It’s much harder to spot blemishes and fakery when someone you trust has just shared an image, at the height of the news cycle, on a tiny screen. And as a fully-encrypted messaging app, there’s little WhatsApp can do to police fake images that go viral through constant sharing between friends, families and groups.
Higgins and “No Context French” were just trying to create a stunt, but their success in getting multiple people to believe their posts were real illustrates the scale of a looming challenge for social media and society more widely.
SOCIAL MEDIA GUIDELINES ON AI-GENERATED MEDIA
TikTok on Tuesday updated its guidelines to bar AI-generated media that misleads. Twitter’s policy on synthetic media, last updated in 2020, says that users shouldn’t share fake images that may deceive people, and that it “may label tweets containing misleading media”.
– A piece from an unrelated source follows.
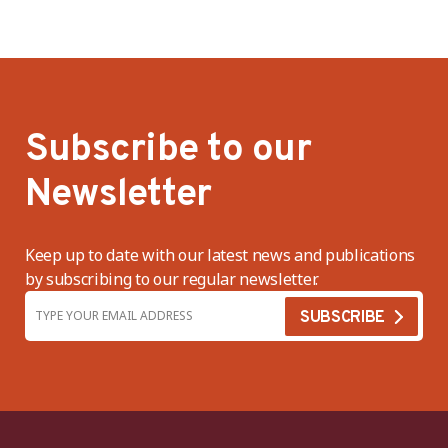
Subscribe to our
Newsletter
Keep up to date with our latest news and publications
by subscribing to our regular newsletter.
When I asked Twitter why it hadn’t labelled the fake Trump and Macron images as they went viral, the company helmed by Elon Musk replied with a poop emoji, its new auto reply for the media.
Some Twitter users who framed the Trump images as real with attention-grabbing hashtags like “BREAKING” have been flagged by the site’s Community Notes, which lets users add context to certain tweets. But Twitter’s increasingly laissez faire stance towards content under Musk suggests fake images could thrive on its platform more than others.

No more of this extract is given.